Methods: This study performed a retrospective analysis of the association between clinical characteristics and ICI efficacy in patients with EGFR-mutant NSCLC treated with ICIs after osimertinib treatment at 12 institutions in Japan from March 2016 to March 2021.

Results: Among 80 patients with EGFR-mutant lung cancer, 42 received ICI monotherapy and 38 received chemoimmunotherapy. In the chemoimmunotherapy group, the progression-free survival (PFS) was significantly longer in the group that exhibited PFS more than 10 months with osimertinib than in the group that exhibited PFS less than or equal to 10 months with osimertinib (8.4 mo versus 3.8 mo, p = 0.026). Nevertheless, there was no significant difference in PFS in the ICI monotherapy group (1.7 mo versus 1.5 mo, p = 0.45). Regardless of the EGFR mutation subtype, PFS of osimertinib treatment was a predictor of the PFS of chemoimmunotherapy (exon 19 deletion mutation: p = 0.03 and exon 21 L858R mutation: p = 0.001).

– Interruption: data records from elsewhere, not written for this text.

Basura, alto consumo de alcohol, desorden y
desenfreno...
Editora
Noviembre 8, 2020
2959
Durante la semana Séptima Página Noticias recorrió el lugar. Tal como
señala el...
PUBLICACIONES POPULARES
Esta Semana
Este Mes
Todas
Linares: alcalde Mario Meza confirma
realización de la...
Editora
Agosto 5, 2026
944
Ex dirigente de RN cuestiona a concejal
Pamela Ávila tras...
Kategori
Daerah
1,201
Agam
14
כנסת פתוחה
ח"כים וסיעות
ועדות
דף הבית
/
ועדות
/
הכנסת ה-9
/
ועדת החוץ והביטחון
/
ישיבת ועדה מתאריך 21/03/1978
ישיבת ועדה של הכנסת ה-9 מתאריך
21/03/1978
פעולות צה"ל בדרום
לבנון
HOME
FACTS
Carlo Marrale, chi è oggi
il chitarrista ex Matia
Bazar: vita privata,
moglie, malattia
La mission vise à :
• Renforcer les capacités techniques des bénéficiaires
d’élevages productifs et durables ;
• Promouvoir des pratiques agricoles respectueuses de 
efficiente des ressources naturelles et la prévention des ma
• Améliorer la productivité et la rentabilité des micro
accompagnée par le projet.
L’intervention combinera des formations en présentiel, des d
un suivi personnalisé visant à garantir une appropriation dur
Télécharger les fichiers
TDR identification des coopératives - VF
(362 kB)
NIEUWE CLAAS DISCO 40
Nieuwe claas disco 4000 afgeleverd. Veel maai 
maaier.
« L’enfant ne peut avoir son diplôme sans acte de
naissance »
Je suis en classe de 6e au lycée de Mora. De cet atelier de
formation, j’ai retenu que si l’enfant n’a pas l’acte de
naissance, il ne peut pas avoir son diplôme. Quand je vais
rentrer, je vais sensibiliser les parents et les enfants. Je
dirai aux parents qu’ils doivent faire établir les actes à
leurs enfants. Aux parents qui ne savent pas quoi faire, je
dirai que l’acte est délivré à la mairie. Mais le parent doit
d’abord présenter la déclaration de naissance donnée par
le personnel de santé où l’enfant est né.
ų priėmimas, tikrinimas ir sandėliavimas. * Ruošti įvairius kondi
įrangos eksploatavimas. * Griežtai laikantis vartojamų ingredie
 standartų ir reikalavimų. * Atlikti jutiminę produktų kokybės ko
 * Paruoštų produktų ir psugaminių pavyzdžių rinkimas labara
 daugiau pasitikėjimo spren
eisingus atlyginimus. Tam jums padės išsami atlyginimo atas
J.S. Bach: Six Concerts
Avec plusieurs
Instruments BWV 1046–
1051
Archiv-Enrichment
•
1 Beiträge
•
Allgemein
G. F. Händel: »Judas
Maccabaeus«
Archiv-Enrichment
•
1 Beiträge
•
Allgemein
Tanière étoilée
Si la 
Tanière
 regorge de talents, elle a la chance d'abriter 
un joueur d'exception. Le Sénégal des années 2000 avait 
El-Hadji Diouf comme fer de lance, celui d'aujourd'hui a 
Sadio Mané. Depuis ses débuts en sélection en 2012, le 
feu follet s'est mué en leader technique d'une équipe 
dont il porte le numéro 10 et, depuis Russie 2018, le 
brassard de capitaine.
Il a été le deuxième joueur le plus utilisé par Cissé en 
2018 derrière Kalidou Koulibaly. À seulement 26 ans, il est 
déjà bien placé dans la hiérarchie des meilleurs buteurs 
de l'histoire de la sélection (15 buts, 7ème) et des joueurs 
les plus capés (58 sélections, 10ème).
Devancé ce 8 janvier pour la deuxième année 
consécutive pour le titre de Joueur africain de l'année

Conclusions: The PFS of osimertinib might be a predictor of PFS of chemoimmunotherapy in patients with EGFR-mutant NSCLC. Further clinical investigations on the predictors of efficacy of administering ICIs after osimertinib treatment are required.

Keywords: Chemoimmunotherapy; EGFR mutation; Immune checkpoint inhibitor; Non–small cell lung cancer; Osimertinib.